◆ Work instruction ◆
A word-for-word copy of the listing is required, and it must contain no pictures.

*** Opening of Data under study ***

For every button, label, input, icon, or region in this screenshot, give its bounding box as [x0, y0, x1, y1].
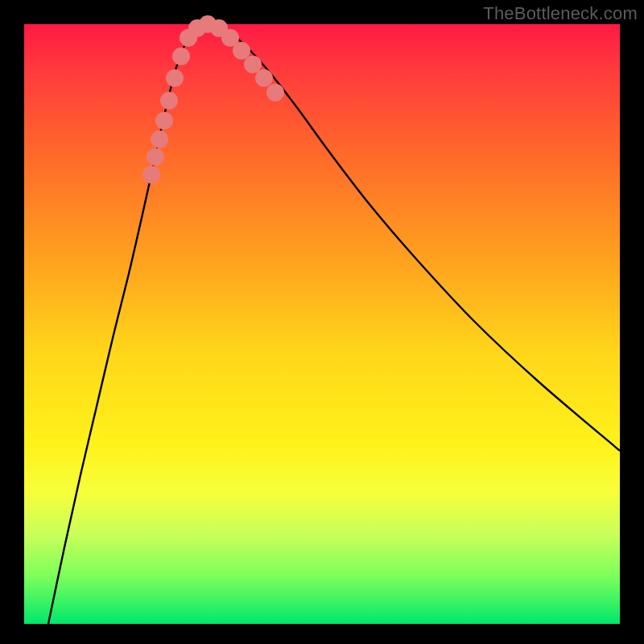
bead	[142, 166, 160, 184]
bead	[151, 130, 168, 148]
plot-area	[24, 24, 620, 624]
bead	[255, 69, 273, 87]
bead	[266, 84, 284, 101]
bead	[155, 112, 173, 130]
highlight-beads	[142, 15, 284, 184]
chart-frame: TheBottleneck.com	[0, 0, 644, 644]
bead	[147, 148, 164, 166]
bead	[166, 69, 184, 87]
bead	[172, 47, 190, 65]
watermark-text: TheBottleneck.com	[483, 3, 638, 24]
bottleneck-curve	[48, 24, 620, 624]
bead	[244, 56, 262, 73]
bead	[233, 42, 250, 60]
bottleneck-curve-svg	[24, 24, 620, 624]
bead	[160, 92, 178, 109]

*** Close of Data under study ***

◆ Written answer ◆
For every button, label, input, icon, or region in this screenshot, give its bounding box as [x0, y0, x1, y1].
bead	[142, 166, 160, 184]
bead	[151, 130, 168, 148]
plot-area	[24, 24, 620, 624]
bead	[255, 69, 273, 87]
bead	[266, 84, 284, 101]
bead	[155, 112, 173, 130]
highlight-beads	[142, 15, 284, 184]
chart-frame: TheBottleneck.com	[0, 0, 644, 644]
bead	[147, 148, 164, 166]
bead	[166, 69, 184, 87]
bead	[172, 47, 190, 65]
watermark-text: TheBottleneck.com	[483, 3, 638, 24]
bottleneck-curve	[48, 24, 620, 624]
bead	[244, 56, 262, 73]
bead	[233, 42, 250, 60]
bottleneck-curve-svg	[24, 24, 620, 624]
bead	[160, 92, 178, 109]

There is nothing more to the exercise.